2. **The Barrett Factor:** Justice Amy Coney Barrett has emerged as a distinct voice within the bloc. In several Trump-related rulings, she has penned solo concurrences that distance her from the more expansive views of Thomas and Alito. Barrett has shown a preference for narrow, procedural grounds rather than sweeping declarations of executive power, signaling a refusal to be part of a predictable voting bloc.
3. **Constitutional Limits vs. Political Stakes:** While the Biden cases were largely about statutory interpretation (interpreting laws passed by Congress), the Trump cases involve fundamental constitutional questions regarding Article II power and the separation of powers. This higher legal stakes environment naturally invites more varied philosophical interpretations among the conservative justices.
### A Split in Perspective
The divide was perhaps most visible in the 2024 ruling regarding Trump’s eligibility for the ballot under the 14th Amendment. While the court was technically unanimous in its result—keeping Trump on the ballot—the conservative majority split on the *scope* of the ruling. The "hard-line" conservatives wanted to shut the door on all future challenges to federal candidates, while the more moderate wing criticized their colleagues for "deciding more than the case required."

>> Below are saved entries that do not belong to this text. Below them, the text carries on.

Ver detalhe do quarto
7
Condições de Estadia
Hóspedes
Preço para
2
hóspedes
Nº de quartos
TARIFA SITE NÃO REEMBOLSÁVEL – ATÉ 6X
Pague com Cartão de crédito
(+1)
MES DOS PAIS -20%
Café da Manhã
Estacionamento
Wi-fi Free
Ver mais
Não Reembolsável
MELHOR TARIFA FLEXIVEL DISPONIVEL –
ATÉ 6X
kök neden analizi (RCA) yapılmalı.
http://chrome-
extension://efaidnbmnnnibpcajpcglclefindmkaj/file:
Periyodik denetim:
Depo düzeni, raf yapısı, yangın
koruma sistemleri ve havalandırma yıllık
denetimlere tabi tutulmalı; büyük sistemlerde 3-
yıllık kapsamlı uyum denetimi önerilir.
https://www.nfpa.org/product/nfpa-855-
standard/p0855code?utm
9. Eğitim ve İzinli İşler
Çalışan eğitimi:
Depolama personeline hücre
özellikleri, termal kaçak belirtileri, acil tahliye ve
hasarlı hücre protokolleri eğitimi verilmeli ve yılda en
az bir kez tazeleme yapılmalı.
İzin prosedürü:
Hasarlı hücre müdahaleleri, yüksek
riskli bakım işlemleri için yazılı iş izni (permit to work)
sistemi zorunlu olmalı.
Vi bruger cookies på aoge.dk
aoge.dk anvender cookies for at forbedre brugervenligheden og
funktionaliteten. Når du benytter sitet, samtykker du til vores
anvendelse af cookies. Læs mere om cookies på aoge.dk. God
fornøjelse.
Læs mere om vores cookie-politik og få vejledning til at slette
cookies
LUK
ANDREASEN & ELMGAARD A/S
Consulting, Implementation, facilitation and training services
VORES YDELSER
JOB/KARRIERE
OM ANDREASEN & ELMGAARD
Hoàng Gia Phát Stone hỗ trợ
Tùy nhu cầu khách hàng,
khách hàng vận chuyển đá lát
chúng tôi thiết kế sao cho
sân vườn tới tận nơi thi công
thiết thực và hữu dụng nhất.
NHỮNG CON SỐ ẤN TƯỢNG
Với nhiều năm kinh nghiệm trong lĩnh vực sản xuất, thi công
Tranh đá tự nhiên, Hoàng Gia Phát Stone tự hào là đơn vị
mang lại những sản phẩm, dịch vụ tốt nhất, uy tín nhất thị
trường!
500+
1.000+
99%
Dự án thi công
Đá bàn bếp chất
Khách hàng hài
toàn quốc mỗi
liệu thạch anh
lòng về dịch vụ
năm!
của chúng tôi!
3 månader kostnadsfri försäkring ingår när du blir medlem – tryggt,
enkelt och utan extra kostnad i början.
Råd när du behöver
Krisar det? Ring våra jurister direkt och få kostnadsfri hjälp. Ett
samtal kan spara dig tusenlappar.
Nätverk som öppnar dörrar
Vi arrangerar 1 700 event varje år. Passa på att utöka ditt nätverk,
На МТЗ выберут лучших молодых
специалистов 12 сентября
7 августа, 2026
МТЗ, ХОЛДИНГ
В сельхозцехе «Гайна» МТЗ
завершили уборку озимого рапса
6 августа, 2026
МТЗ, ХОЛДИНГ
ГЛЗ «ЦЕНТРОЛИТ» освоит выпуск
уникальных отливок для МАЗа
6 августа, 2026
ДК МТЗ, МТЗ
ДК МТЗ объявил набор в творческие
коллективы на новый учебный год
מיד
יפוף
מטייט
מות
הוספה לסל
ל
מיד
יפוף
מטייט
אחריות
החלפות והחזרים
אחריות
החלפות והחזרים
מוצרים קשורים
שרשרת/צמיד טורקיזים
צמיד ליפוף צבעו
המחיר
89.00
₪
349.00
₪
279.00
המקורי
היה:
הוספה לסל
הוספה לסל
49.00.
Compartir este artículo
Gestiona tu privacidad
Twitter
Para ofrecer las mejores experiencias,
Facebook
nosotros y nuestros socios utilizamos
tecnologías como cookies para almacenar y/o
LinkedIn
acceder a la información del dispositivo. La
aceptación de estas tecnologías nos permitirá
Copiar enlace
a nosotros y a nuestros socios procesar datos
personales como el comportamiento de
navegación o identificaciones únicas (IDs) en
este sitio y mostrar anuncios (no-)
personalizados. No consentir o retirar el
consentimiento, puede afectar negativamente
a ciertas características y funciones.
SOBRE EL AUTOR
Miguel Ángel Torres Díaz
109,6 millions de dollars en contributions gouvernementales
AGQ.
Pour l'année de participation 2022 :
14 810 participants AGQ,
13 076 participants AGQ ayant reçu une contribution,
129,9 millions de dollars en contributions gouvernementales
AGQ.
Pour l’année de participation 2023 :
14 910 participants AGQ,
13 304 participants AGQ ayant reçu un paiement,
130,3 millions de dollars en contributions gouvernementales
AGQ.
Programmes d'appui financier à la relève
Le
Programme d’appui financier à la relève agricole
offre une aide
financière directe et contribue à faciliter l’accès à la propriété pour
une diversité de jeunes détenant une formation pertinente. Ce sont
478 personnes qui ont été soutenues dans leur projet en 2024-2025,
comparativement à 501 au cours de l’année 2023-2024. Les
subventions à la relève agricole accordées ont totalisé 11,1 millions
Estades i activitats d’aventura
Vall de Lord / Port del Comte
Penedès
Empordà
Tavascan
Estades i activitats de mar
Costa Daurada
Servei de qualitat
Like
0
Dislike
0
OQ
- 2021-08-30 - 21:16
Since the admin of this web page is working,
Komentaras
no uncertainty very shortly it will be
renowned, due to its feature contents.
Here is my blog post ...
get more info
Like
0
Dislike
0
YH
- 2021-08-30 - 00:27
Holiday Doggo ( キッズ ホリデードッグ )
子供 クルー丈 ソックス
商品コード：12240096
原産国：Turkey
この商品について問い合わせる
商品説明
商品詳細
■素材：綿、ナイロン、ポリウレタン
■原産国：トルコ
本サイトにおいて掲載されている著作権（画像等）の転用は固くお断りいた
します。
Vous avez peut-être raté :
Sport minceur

"The conservative justices are not a monolith when it comes to the person of Donald Trump," says legal scholar Elena Vovk. "They are united against the expansion of the federal bureaucracy under Biden, but they are deeply divided on how much the Court should intervene to protect or penalize a former president whose actions challenge the traditional norms of the judiciary."
As the court prepares for future dockets, this internal friction suggests that while the "conservative revolution" remains intact for policy-based litigation, the era of predictable 6-3 rulings is increasingly a thing of the past when the name "Trump" appears on the docket.